== Segment start ==

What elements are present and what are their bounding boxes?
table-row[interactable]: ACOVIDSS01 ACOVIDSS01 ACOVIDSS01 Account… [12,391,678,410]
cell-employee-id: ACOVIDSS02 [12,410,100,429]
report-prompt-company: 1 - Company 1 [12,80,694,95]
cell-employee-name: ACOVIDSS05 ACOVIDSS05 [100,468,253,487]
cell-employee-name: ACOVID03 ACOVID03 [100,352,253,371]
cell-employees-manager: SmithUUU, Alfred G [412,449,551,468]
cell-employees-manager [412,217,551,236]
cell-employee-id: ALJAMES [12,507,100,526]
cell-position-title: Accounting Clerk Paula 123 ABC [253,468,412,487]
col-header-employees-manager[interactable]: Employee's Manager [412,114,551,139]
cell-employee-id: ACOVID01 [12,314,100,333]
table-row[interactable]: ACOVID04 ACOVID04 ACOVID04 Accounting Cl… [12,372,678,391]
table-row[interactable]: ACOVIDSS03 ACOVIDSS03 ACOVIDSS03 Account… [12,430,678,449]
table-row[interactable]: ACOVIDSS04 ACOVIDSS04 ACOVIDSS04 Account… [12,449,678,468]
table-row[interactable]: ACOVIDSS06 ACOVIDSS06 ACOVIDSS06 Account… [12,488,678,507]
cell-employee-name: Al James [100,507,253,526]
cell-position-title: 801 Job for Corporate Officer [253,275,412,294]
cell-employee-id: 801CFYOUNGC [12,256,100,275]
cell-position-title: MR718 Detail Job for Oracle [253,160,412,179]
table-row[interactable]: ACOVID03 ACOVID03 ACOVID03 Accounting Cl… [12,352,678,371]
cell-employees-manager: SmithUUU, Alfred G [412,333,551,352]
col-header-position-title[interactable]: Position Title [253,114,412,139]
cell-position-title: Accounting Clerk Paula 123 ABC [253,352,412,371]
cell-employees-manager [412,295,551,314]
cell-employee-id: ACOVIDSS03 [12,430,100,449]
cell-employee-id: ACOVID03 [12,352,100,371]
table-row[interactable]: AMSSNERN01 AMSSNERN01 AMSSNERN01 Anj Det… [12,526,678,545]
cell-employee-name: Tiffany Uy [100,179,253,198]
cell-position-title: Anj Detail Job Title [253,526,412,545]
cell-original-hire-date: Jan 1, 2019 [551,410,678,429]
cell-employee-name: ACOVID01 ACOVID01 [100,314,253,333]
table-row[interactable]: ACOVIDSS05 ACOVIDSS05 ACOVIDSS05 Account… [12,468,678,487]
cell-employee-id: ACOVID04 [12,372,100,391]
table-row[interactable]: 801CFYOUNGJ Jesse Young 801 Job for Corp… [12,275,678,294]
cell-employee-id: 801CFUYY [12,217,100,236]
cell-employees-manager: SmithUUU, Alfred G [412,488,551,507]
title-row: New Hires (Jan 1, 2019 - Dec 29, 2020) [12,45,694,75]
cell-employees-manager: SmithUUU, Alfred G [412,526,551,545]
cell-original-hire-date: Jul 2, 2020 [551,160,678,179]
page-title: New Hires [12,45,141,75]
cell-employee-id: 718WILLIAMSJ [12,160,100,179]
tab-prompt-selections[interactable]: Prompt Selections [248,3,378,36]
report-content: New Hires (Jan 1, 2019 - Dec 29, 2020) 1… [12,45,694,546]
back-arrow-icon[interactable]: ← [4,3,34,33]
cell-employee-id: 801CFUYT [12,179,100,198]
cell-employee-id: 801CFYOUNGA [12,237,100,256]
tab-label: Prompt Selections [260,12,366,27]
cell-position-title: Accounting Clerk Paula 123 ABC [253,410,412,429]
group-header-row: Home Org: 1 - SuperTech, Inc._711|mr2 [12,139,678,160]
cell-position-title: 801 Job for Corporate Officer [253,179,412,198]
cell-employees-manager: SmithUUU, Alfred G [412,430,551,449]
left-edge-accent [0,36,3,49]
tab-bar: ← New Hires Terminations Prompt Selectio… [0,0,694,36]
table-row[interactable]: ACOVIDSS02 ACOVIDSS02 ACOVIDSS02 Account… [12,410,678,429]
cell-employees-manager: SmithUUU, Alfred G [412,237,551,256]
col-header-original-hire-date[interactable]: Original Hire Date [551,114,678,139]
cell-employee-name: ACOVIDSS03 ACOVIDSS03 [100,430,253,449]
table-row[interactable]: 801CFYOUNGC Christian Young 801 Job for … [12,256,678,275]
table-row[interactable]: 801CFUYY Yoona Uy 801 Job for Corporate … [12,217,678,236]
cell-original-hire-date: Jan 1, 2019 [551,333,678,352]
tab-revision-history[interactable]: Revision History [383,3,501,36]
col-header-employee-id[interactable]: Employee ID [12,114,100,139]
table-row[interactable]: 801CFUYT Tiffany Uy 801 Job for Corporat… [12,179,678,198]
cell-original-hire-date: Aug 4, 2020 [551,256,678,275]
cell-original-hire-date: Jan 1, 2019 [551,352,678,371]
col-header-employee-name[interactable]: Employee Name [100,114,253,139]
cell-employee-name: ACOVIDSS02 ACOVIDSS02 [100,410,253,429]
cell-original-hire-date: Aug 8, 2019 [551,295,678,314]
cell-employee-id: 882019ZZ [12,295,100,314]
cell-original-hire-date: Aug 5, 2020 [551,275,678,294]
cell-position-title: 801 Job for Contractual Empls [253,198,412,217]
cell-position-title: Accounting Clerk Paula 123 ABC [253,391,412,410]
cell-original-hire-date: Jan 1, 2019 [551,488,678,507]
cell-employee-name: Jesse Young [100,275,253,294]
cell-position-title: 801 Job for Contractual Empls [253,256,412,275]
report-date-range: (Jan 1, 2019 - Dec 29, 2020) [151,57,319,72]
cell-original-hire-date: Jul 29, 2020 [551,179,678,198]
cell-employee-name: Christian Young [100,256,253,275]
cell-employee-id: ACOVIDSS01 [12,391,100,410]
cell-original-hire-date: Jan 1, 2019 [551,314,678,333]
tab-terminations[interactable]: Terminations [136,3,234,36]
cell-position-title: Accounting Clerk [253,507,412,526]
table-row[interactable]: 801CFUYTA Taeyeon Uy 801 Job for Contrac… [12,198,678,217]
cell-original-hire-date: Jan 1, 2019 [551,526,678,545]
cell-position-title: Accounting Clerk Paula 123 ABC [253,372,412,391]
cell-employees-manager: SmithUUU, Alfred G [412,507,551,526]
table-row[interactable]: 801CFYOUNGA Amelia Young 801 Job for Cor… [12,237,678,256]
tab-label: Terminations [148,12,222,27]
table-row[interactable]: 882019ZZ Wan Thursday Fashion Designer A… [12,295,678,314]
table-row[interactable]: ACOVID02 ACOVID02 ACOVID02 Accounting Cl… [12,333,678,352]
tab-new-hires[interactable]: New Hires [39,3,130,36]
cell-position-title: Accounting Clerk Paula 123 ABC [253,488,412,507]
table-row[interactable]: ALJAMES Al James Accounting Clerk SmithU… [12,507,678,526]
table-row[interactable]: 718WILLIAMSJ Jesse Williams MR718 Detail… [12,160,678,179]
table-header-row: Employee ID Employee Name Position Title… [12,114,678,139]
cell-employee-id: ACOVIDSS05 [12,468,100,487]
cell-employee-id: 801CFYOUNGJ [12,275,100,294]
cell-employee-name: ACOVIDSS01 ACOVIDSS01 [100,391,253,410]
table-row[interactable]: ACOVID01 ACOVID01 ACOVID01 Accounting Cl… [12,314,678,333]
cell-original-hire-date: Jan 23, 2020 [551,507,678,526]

== Segment end ==

● **What to produce**
Repeat the data exactly, with every line included.

● **Expected answer**
What elements are present and what are their bounding boxes?
table-row[interactable]: ACOVIDSS01 ACOVIDSS01 ACOVIDSS01 Account… [12,391,678,410]
cell-employee-id: ACOVIDSS02 [12,410,100,429]
report-prompt-company: 1 - Company 1 [12,80,694,95]
cell-employee-name: ACOVIDSS05 ACOVIDSS05 [100,468,253,487]
cell-employee-name: ACOVID03 ACOVID03 [100,352,253,371]
cell-employees-manager: SmithUUU, Alfred G [412,449,551,468]
cell-employees-manager [412,217,551,236]
cell-employee-id: ALJAMES [12,507,100,526]
cell-position-title: Accounting Clerk Paula 123 ABC [253,468,412,487]
col-header-employees-manager[interactable]: Employee's Manager [412,114,551,139]
cell-employee-id: ACOVID01 [12,314,100,333]
table-row[interactable]: ACOVID04 ACOVID04 ACOVID04 Accounting Cl… [12,372,678,391]
table-row[interactable]: ACOVIDSS03 ACOVIDSS03 ACOVIDSS03 Account… [12,430,678,449]
table-row[interactable]: ACOVIDSS04 ACOVIDSS04 ACOVIDSS04 Account… [12,449,678,468]
table-row[interactable]: ACOVIDSS06 ACOVIDSS06 ACOVIDSS06 Account… [12,488,678,507]
cell-employee-name: Al James [100,507,253,526]
cell-position-title: 801 Job for Corporate Officer [253,275,412,294]
cell-employee-id: 801CFYOUNGC [12,256,100,275]
cell-position-title: MR718 Detail Job for Oracle [253,160,412,179]
table-row[interactable]: ACOVID03 ACOVID03 ACOVID03 Accounting Cl… [12,352,678,371]
cell-employees-manager: SmithUUU, Alfred G [412,333,551,352]
col-header-position-title[interactable]: Position Title [253,114,412,139]
cell-position-title: Accounting Clerk Paula 123 ABC [253,352,412,371]
cell-employees-manager [412,295,551,314]
cell-employee-id: ACOVIDSS03 [12,430,100,449]
cell-employee-id: ACOVID03 [12,352,100,371]
table-row[interactable]: AMSSNERN01 AMSSNERN01 AMSSNERN01 Anj Det… [12,526,678,545]
cell-employee-name: Tiffany Uy [100,179,253,198]
cell-position-title: Anj Detail Job Title [253,526,412,545]
cell-original-hire-date: Jan 1, 2019 [551,410,678,429]
cell-employee-name: ACOVID01 ACOVID01 [100,314,253,333]
table-row[interactable]: ACOVIDSS05 ACOVIDSS05 ACOVIDSS05 Account… [12,468,678,487]
cell-employee-id: ACOVID04 [12,372,100,391]
table-row[interactable]: 801CFYOUNGJ Jesse Young 801 Job for Corp… [12,275,678,294]
cell-employee-id: 801CFUYY [12,217,100,236]
cell-employees-manager: SmithUUU, Alfred G [412,488,551,507]
title-row: New Hires (Jan 1, 2019 - Dec 29, 2020) [12,45,694,75]
cell-employees-manager: SmithUUU, Alfred G [412,526,551,545]
cell-original-hire-date: Jul 2, 2020 [551,160,678,179]
page-title: New Hires [12,45,141,75]
cell-employee-id: 718WILLIAMSJ [12,160,100,179]
tab-prompt-selections[interactable]: Prompt Selections [248,3,378,36]
report-content: New Hires (Jan 1, 2019 - Dec 29, 2020) 1… [12,45,694,546]
back-arrow-icon[interactable]: ← [4,3,34,33]
cell-employee-id: 801CFUYT [12,179,100,198]
cell-employee-id: 801CFYOUNGA [12,237,100,256]
tab-label: Prompt Selections [260,12,366,27]
cell-position-title: Accounting Clerk Paula 123 ABC [253,410,412,429]
group-header-row: Home Org: 1 - SuperTech, Inc._711|mr2 [12,139,678,160]
cell-position-title: 801 Job for Corporate Officer [253,179,412,198]
cell-employees-manager: SmithUUU, Alfred G [412,430,551,449]
left-edge-accent [0,36,3,49]
tab-bar: ← New Hires Terminations Prompt Selectio… [0,0,694,36]
table-row[interactable]: ACOVIDSS02 ACOVIDSS02 ACOVIDSS02 Account… [12,410,678,429]
cell-employees-manager: SmithUUU, Alfred G [412,237,551,256]
col-header-original-hire-date[interactable]: Original Hire Date [551,114,678,139]
cell-employee-name: ACOVIDSS03 ACOVIDSS03 [100,430,253,449]
table-row[interactable]: 801CFYOUNGC Christian Young 801 Job for … [12,256,678,275]
table-row[interactable]: 801CFUYY Yoona Uy 801 Job for Corporate … [12,217,678,236]
cell-original-hire-date: Jan 1, 2019 [551,333,678,352]
tab-revision-history[interactable]: Revision History [383,3,501,36]
col-header-employee-id[interactable]: Employee ID [12,114,100,139]
table-row[interactable]: 801CFUYT Tiffany Uy 801 Job for Corporat… [12,179,678,198]
cell-original-hire-date: Aug 4, 2020 [551,256,678,275]
cell-original-hire-date: Jan 1, 2019 [551,352,678,371]
col-header-employee-name[interactable]: Employee Name [100,114,253,139]
cell-employee-name: ACOVIDSS02 ACOVIDSS02 [100,410,253,429]
cell-original-hire-date: Aug 8, 2019 [551,295,678,314]
cell-employee-id: 882019ZZ [12,295,100,314]
cell-original-hire-date: Aug 5, 2020 [551,275,678,294]
cell-position-title: 801 Job for Contractual Empls [253,198,412,217]
cell-position-title: Accounting Clerk Paula 123 ABC [253,391,412,410]
cell-original-hire-date: Jan 1, 2019 [551,488,678,507]
cell-employee-name: Jesse Young [100,275,253,294]
cell-position-title: 801 Job for Contractual Empls [253,256,412,275]
report-date-range: (Jan 1, 2019 - Dec 29, 2020) [151,57,319,72]
cell-original-hire-date: Jul 29, 2020 [551,179,678,198]
cell-employee-name: Christian Young [100,256,253,275]
cell-employee-id: ACOVIDSS01 [12,391,100,410]
cell-original-hire-date: Jan 1, 2019 [551,314,678,333]
tab-terminations[interactable]: Terminations [136,3,234,36]
cell-position-title: Accounting Clerk [253,507,412,526]
table-row[interactable]: 801CFUYTA Taeyeon Uy 801 Job for Contrac… [12,198,678,217]
cell-original-hire-date: Jan 1, 2019 [551,526,678,545]
cell-position-title: Accounting Clerk Paula 123 ABC [253,372,412,391]
cell-employees-manager: SmithUUU, Alfred G [412,507,551,526]
table-row[interactable]: 801CFYOUNGA Amelia Young 801 Job for Cor… [12,237,678,256]
tab-label: Terminations [148,12,222,27]
table-row[interactable]: 882019ZZ Wan Thursday Fashion Designer A… [12,295,678,314]
table-row[interactable]: ACOVID02 ACOVID02 ACOVID02 Accounting Cl… [12,333,678,352]
tab-new-hires[interactable]: New Hires [39,3,130,36]
cell-position-title: Accounting Clerk Paula 123 ABC [253,488,412,507]
table-row[interactable]: ALJAMES Al James Accounting Clerk SmithU… [12,507,678,526]
table-row[interactable]: 718WILLIAMSJ Jesse Williams MR718 Detail… [12,160,678,179]
table-header-row: Employee ID Employee Name Position Title… [12,114,678,139]
cell-employee-id: ACOVIDSS05 [12,468,100,487]
cell-employee-id: 801CFYOUNGJ [12,275,100,294]
cell-employee-name: ACOVIDSS01 ACOVIDSS01 [100,391,253,410]
table-row[interactable]: ACOVID01 ACOVID01 ACOVID01 Accounting Cl… [12,314,678,333]
cell-original-hire-date: Jan 23, 2020 [551,507,678,526]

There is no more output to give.